Synchronizing marketing, sales and customer service functions via a single automated database tool seems like a simple, common-sense idea. It flows perfectly on the white board and promises a unified and personalized interface with clients and prospects.
The result: internal transparency to account activity, measurement of effectiveness at every point in the sales, a marketing and service continuum, and increased sales and customer retention—business nirvana with an extra helping of internal kumbaya.
The biggest disconnect comes at the point of customer contact—the sales team. Salespeople are paid to sell, yet according to CSO Insights, they typically spend only 41% of their working hours engaged in direct selling activities. Maintaining customer relationship management systems adds yet another layer of administrative responsibility to their plate.
Self-preservation often dictates that the salesperson prioritize workloads according to the end game of driving business. As a result, navigating and documenting across multiple screens of CRM tools generally doesn't represent a high priority.
Sales management shares the blame here. Although they desire the forecasting, reporting and account documentation delivered by CRM, they are also under pressure to produce sales. Top-producing salespeople get a free pass from updating the CRM system as long as they are driving sales volume. This begins a domino effect that undermines the most critical link in the CRM chain.
The second point of failure generally comes with the customization process. CRM databases offer huge potential to provide customer insight, new-business intelligence and operational improvements to customer service, operations and marketing. With that potential come wish lists.
The stakeholders involved in a CRM implementation generally all have very valid business needs and wants. Marketing wants the benefits of improved segmentation based on prospect and customer profiling at the contact level, allowing for highly targeted messaging. Customer service needs activity-based information for customer life-cycle management. Operations needs better visibility into product or service demand. Sales management wants information to allow it to overcome sales barriers.
To achieve many of these objectives, organizations need to connect their enterprise resource planning systems and other applications to feed the CRM system. Shipping status, production schedules, accounting information and other information streams need to be integrated to populate a comprehensive customer profile.

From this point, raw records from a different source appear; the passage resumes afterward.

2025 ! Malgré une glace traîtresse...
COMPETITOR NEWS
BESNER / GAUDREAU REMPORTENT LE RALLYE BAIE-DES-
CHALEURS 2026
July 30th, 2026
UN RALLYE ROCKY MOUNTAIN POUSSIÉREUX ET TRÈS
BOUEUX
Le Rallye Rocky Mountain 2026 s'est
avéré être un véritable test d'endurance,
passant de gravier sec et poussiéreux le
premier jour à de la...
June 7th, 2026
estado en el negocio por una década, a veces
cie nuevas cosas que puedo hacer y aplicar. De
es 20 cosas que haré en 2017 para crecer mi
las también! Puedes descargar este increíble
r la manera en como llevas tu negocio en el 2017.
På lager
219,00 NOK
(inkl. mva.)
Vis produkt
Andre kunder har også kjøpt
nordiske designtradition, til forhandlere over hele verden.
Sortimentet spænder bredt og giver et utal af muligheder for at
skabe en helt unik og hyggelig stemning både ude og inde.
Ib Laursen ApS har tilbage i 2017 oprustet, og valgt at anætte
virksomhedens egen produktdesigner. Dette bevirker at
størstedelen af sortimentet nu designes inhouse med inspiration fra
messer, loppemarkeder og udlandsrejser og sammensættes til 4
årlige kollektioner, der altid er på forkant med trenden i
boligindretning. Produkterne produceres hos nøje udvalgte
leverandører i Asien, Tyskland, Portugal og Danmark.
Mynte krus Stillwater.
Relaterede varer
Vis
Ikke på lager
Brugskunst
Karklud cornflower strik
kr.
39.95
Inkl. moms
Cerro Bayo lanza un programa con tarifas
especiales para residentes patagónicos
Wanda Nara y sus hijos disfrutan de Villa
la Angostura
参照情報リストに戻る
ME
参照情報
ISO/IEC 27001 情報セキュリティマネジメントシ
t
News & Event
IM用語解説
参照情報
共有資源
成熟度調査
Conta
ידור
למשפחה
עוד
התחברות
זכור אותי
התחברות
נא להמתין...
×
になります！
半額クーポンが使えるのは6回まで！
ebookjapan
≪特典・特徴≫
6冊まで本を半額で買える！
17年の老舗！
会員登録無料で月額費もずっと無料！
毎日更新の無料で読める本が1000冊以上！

The customization process can quickly devolve into granular over-engineering, increasing the cost of implementation and delaying CRM system rollout.
Finally, organizations need to address how to populate a CRM system. Anyone who's ever managed a database can attest to the challenges of aggregating data. Incomplete and inaccurate data from any point in the system can quickly become problematic. This all prompts the question of whether to bother with CRM at all.
Your greatest opportunity for success is internal acceptance. In this case, your top prospect is your sales team. This isn't the time for a sales pitch to them, but rather a consultative sale. Ask the members of your team about their pain points, and really listen. Chances are good that the problem of too little time is at the top of their list. Is forecasting and reporting taking too long? Are calls ineffective? Is it taking too long to close business?
Use these needs to mold your CRM system around your team's processes and its sales cycle. Involve key users in the development or refining of the system. Most important, keep the database simple. To maintain buy-in, remember to keep the conversation going, communicate wins and tweak as needed.
By getting to the heart of your internal customers' needs, it is possible to reach the promised land. This is good news to marketers, sales teams and organizations as we move toward a more intelligent state of customer engagement.